A zener diode with 5V zener voltage is used to regulate an unregulated dc voltage input of 25 V. For a 400 $$\Omega$$ resistor connected in series, the zener current is found to be 4 times load current. The load current ($$I_L$$) and load resistance ($$R_L$$) are:

The zener diode keeps the voltage across itself and the parallel load fixed at $$V_Z = 5\text{ V}$$.

The source voltage is $$V_S = 25\text{ V}$$ and the series resistor is $$R_S = 400\,\Omega$$.

Hence the voltage across $$R_S$$ equals $$V_S - V_Z = 25 - 5 = 20\text{ V}$$.
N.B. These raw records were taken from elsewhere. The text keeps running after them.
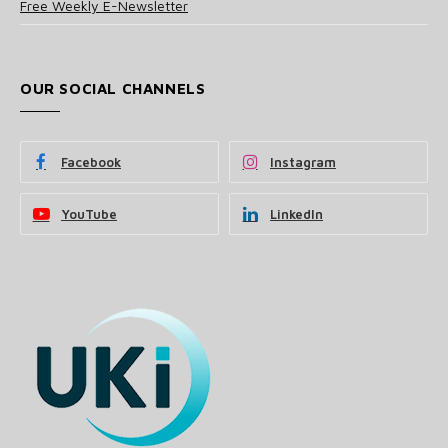
Free Weekly E-Newsletter
OUR SOCIAL CHANNELS
Facebook
Instagram
YouTube
LinkedIn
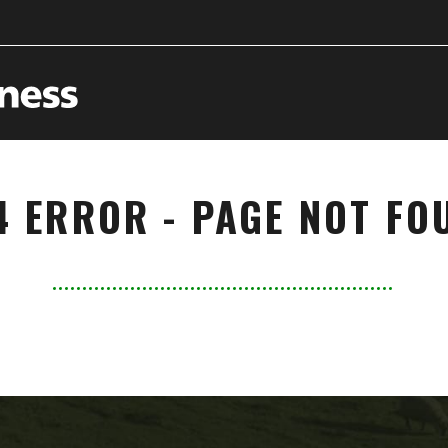
4 ERROR - PAGE NOT FO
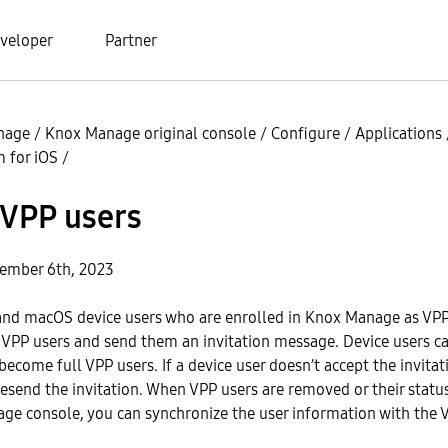
veloper
Partner
nage
/
Knox Manage original console
/
Configure
/
Applications
 for iOS
/
VPP users
ember 6th, 2023
and macOS device users who are enrolled in Knox Manage as VPP
VPP users and send them an invitation message. Device users c
 become full VPP users. If a device user doesn’t accept the invitat
resend the invitation. When VPP users are removed or their stat
ge console, you can synchronize the user information with the 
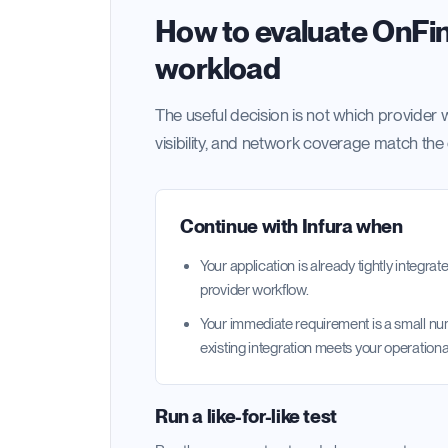
How to evaluate OnFina
workload
The useful decision is not which provider w
visibility, and network coverage match the
Continue with
Infura
when
Your application is already tightly integr
provider workflow.
Your immediate requirement is a small n
existing integration meets your operationa
Run a like-for-like test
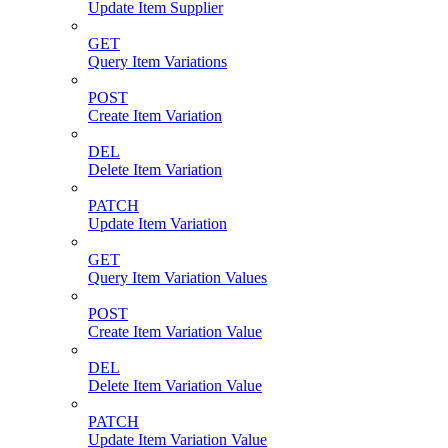
Update Item Supplier
GET
Query Item Variations
POST
Create Item Variation
DEL
Delete Item Variation
PATCH
Update Item Variation
GET
Query Item Variation Values
POST
Create Item Variation Value
DEL
Delete Item Variation Value
PATCH
Update Item Variation Value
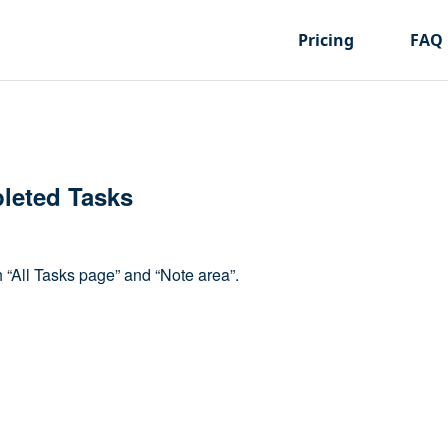
Pricing
FAQ
leted Tasks
“All Tasks page” and “Note area”.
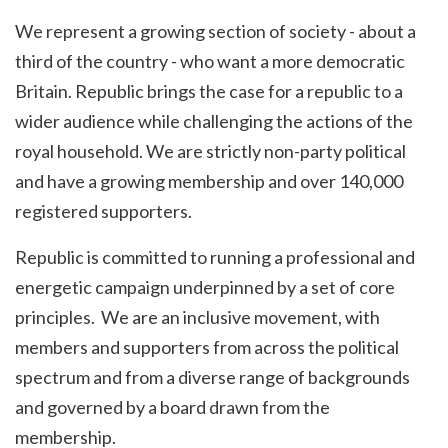
We represent a growing section of society - about a
third of the country - who want a more democratic
Britain. Republic brings the case for a republic to a
wider audience while challenging the actions of the
royal household. We are strictly non-party political
and have a growing membership and over 140,000
registered supporters.
Republic is committed to running a professional and
energetic campaign
underpinned by a set of core
principles
. We are an inclusive movement, with
members and supporters from across the political
spectrum and from a diverse range of backgrounds
and governed by a board drawn from the
membership.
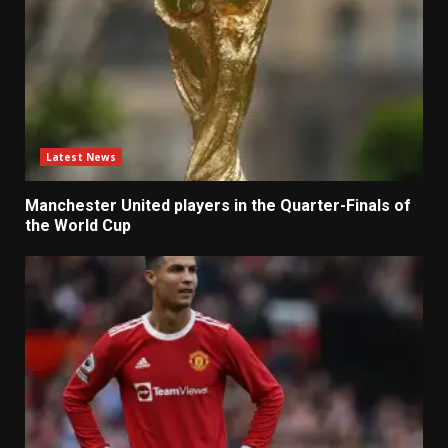
Latest News
Manchester United players in the Quarter-Finals of
the World Cup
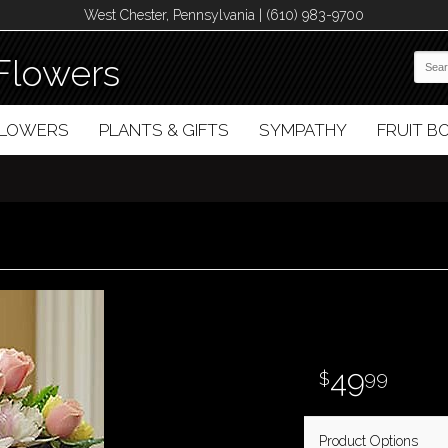
West Chester, Pennsylvania | (610) 983-9700
Flowers
FLOWERS
PLANTS & GIFTS
SYMPATHY
FRUIT 
49
99
Product Options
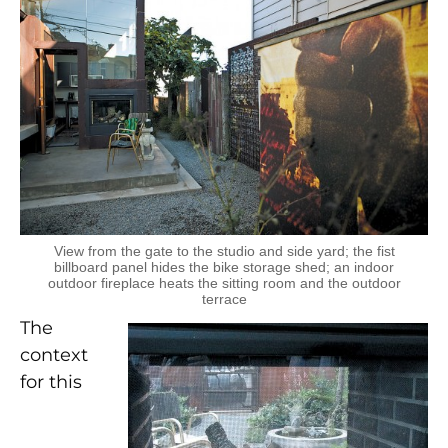
View from the gate to the studio and side yard; the fist
billboard panel hides the bike storage shed; an indoor
outdoor fireplace heats the sitting room and the outdoor
terrace
The
context
for this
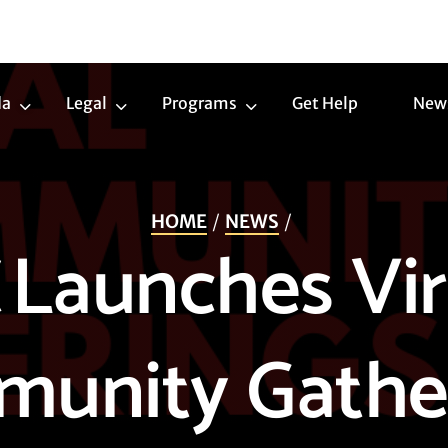
da
Legal
Programs
Get Help
New
Trans
Legal
Programs
Agenda
Submenu
Submenu
Submenu
HOME
NEWS
 Launches Vir
unity Gathe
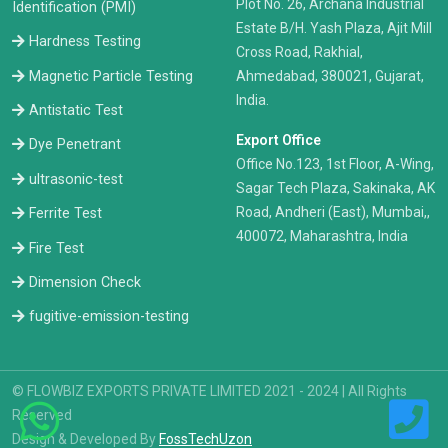
Plot No. 26, Archana Industrial
Identification (PMI)
Estate B/H. Yash Plaza, Ajit Mill
Hardness Testing
Cross Road, Rakhial,
Ahmedabad, 380021, Gujarat,
Magnetic Particle Testing
India.
Antistatic Test
Export Office
Dye Penetrant
Office No.123, 1st Floor, A-Wing,
ultrasonic-test
Sagar Tech Plaza, Sakinaka, AK
Road, Andheri (East), Mumbai,,
Ferrite Test
400072, Maharashtra, India
Fire Test
Dimension Check
fugitive-emission-testing
© FLOWBIZ EXPORTS PRIVATE LIMITED 2021 - 2024 | All Rights
Reserved
Design & Developed By
FossTechUzon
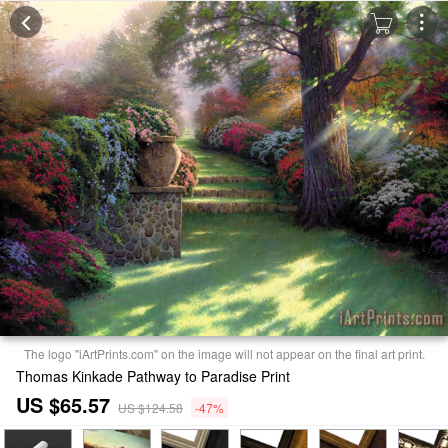
The logo "iArtPrints.com" on the image will not appear on the final art print.
Thomas Kinkade Pathway to Paradise Print
US $65.57
US $124.58
-47%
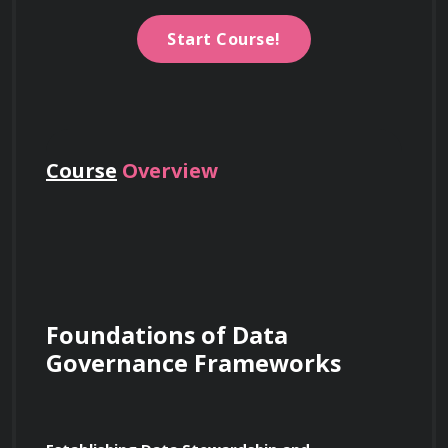
Start Course!
Course
Overview
Foundations of Data 
Governance Frameworks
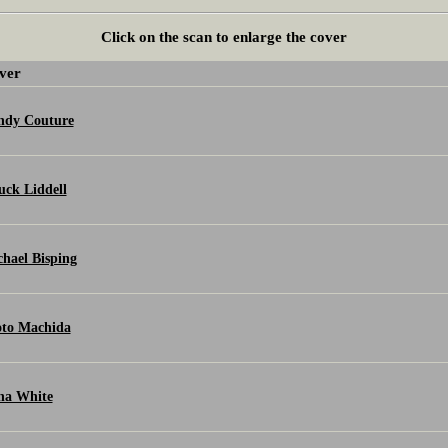
Click on the scan to enlarge the cover
ver
ndy Couture
ck Liddell
hael Bisping
oto Machida
na White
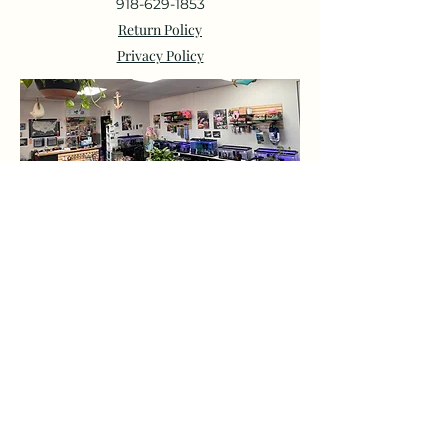
918-629-1853
Return Policy
Privacy Policy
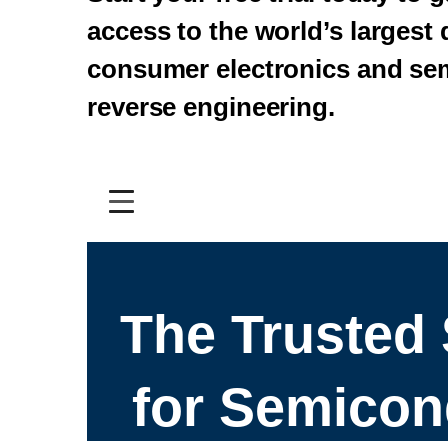
access to the world’s largest
consumer electronics and se
reverse engineering.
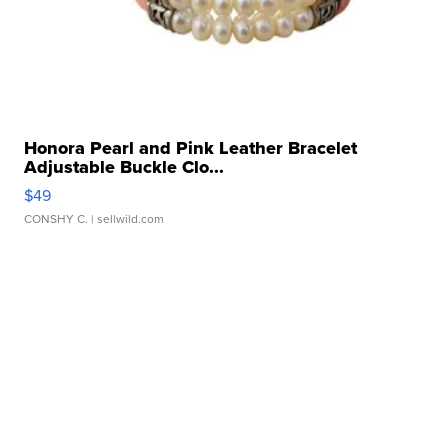
Honora Pearl and Pink Leather Bracelet
Adjustable Buckle Clo...
$49
CONSHY C.
| sellwild.com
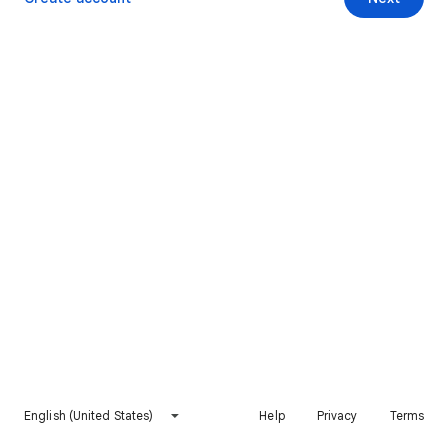
English (United States)
Help
Privacy
Terms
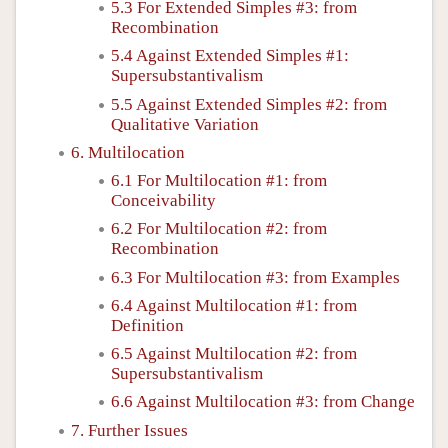
5.3 For Extended Simples #3: from
Recombination
5.4 Against Extended Simples #1:
Supersubstantivalism
5.5 Against Extended Simples #2: from
Qualitative Variation
6. Multilocation
6.1 For Multilocation #1: from
Conceivability
6.2 For Multilocation #2: from
Recombination
6.3 For Multilocation #3: from Examples
6.4 Against Multilocation #1: from
Definition
6.5 Against Multilocation #2: from
Supersubstantivalism
6.6 Against Multilocation #3: from Change
7. Further Issues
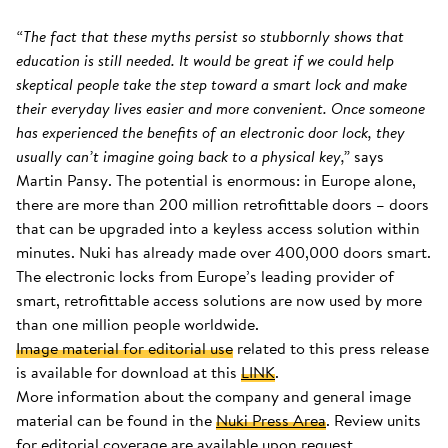
“The fact that these myths persist so stubbornly shows that
education is still needed. It would be great if we could help
skeptical people take the step toward a smart lock and make
their everyday lives easier and more convenient. Once someone
has experienced the benefits of an electronic door lock, they
usually can’t imagine going back to a physical key,”
says
Martin Pansy. The potential is enormous: in Europe alone,
there are more than 200 million retrofittable doors – doors
that can be upgraded into a keyless access solution within
minutes. Nuki has already made over 400,000 doors smart.
The electronic locks from Europe’s leading provider of
smart, retrofittable access solutions are now used by more
than one million people worldwide.
Image material for editorial use
related to this press release
is available for download at this
LINK
.
More information about the company and general image
material can be found in the
Nuki Press Area
. Review units
for editorial coverage are available upon request.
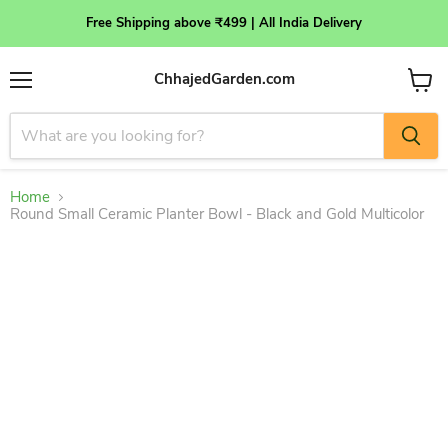
Free Shipping above ₹499 | All India Delivery
ChhajedGarden.com
Menu
View
cart
Home
Round Small Ceramic Planter Bowl - Black and Gold Multicolor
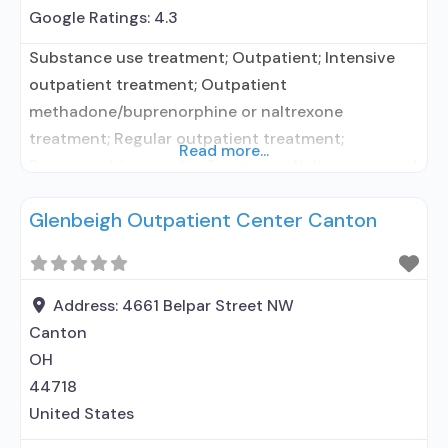
Google Ratings:
4.3
Substance use treatment; Outpatient; Intensive
outpatient treatment; Outpatient
methadone/buprenorphine or naltrexone
treatment; Regular outpatient treatment;
Read more...
Buprenorphine used in Treatment; Naltrexone used
in Treatment; Does not use medication assisted
Glenbeigh Outpatient Center Canton
treatment for alcohol use disorder; Prescribes
buprenorphine; Prescribes naltrexone;
Acamprosate (Campral®); Buprenorphine with
naloxone; Naltrexone (oral); Medication for mental
Address:
4661 Belpar Street NW
disorders; Anger management; Cognitive
Canton
behavioral therapy; Relapse prevention; Substance
OH
use disorder counseling; Telemedicine/telehealth
44718
United States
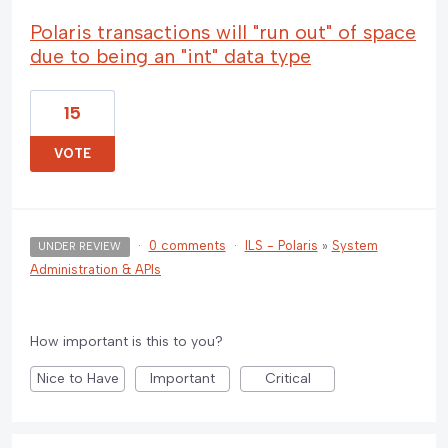
Polaris transactions will "run out" of space
due to being an "int" data type
15
VOTE
·
0 comments
·
ILS - Polaris
»
System
UNDER REVIEW
Administration & APIs
How important is this to you?
Nice to Have
Important
Critical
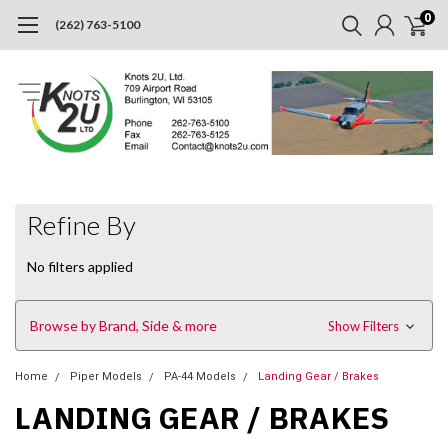
0
(262) 763-5100
Refine By
No filters applied
Browse by Brand, Side & more
Show Filters
Home
Piper Models
PA-44 Models
Landing Gear / Brakes
LANDING GEAR / BRAKES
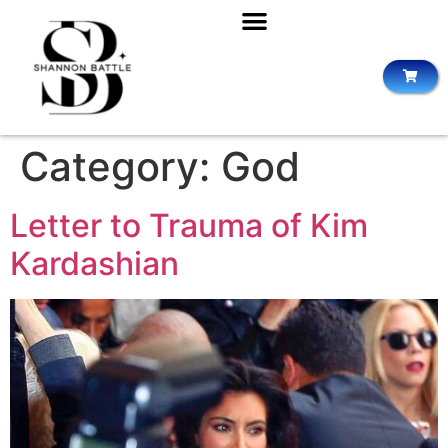
Category:
God
Letter to Trauma of Kim
Kardashian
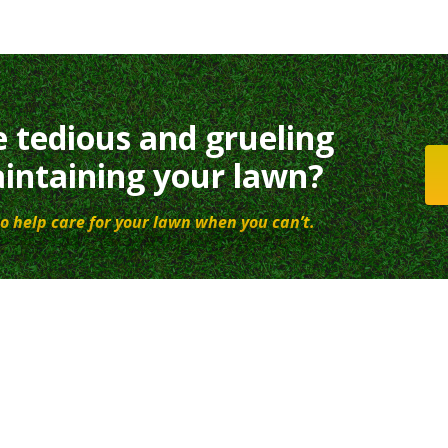
e tedious and grueling
intaining your lawn?
o help care for your lawn when you can’t.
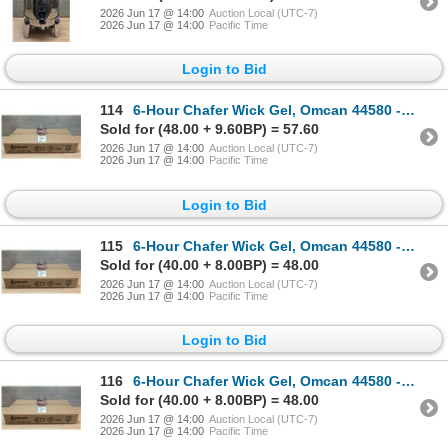
2026 Jun 17 @ 14:00
Auction Local (UTC-7)
2026 Jun 17 @ 14:00
Pacific Time
Login to Bid
114
6-Hour Chafer Wick Gel, Omcan 44580 - Lot of 24 | L7R3
Sold for (48.00 + 9.60BP) = 57.60
2026 Jun 17 @ 14:00
Auction Local (UTC-7)
2026 Jun 17 @ 14:00
Pacific Time
Login to Bid
115
6-Hour Chafer Wick Gel, Omcan 44580 - Lot of 24 | L7R3
Sold for (40.00 + 8.00BP) = 48.00
2026 Jun 17 @ 14:00
Auction Local (UTC-7)
2026 Jun 17 @ 14:00
Pacific Time
Login to Bid
116
6-Hour Chafer Wick Gel, Omcan 44580 - Lot of 24 | L7R3
Sold for (40.00 + 8.00BP) = 48.00
2026 Jun 17 @ 14:00
Auction Local (UTC-7)
2026 Jun 17 @ 14:00
Pacific Time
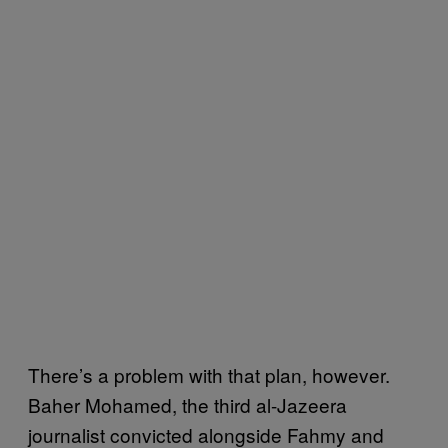
There’s a problem with that plan, however.
Baher Mohamed, the third al-Jazeera
journalist convicted alongside Fahmy and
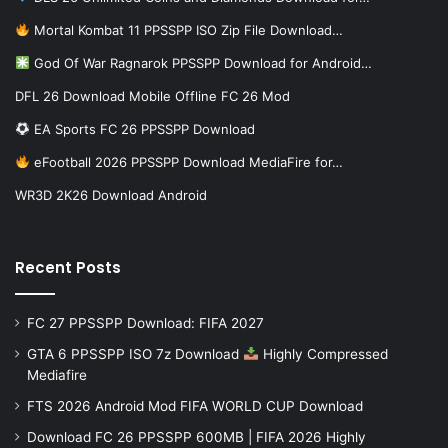
Mortal Kombat 11 PPSSPP ISO Zip File Download…
God Of War Ragnarok PPSSPP Download for Android…
DFL 26 Download Mobile Offline FC 26 Mod
EA Sports FC 26 PPSSPP Download
eFootball 2026 PPSSPP Download MediaFire for…
WR3D 2K26 Download Android
Recent Posts
FC 27 PPSSPP Download: FIFA 2027
GTA 6 PPSSPP ISO 7z Download
Highly Compressed
Mediafire
FTS 2026 Android Mod FIFA WORLD CUP Download
Download FC 26 PPSSPP 600MB | FIFA 2026 Highly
Current through the series resistor (which is the sum of zener current $$I_Z$$ and load current $$I_L$$) is therefore
$$I_S = \frac{20}{400} = 0.05\text{ A} = 50\text{ mA}$$ $$-(1)$$

Given that the zener current is four times the load current,
$$I_Z = 4 I_L$$ $$-(2)$$

From $$I_S = I_Z + I_L$$ and substituting from $$(2)$$:
$$I_S = 4 I_L + I_L = 5 I_L$$ $$-(3)$$

Using $$(1)$$ and $$(3)$$:
$$5 I_L = 50\text{ mA} \;\Longrightarrow\; I_L = 10\text{ mA}$$

The load resistance is found from Ohm’s law using the regulated voltage:
$$R_L = \frac{V_Z}{I_L} = \frac{5\text{ V}}{10\text{ mA}} = 500\,\Omega$$

Thus, $$I_L = 10\text{ mA}$$ and $$R_L = 500\,\Omega$$. This matches Option D.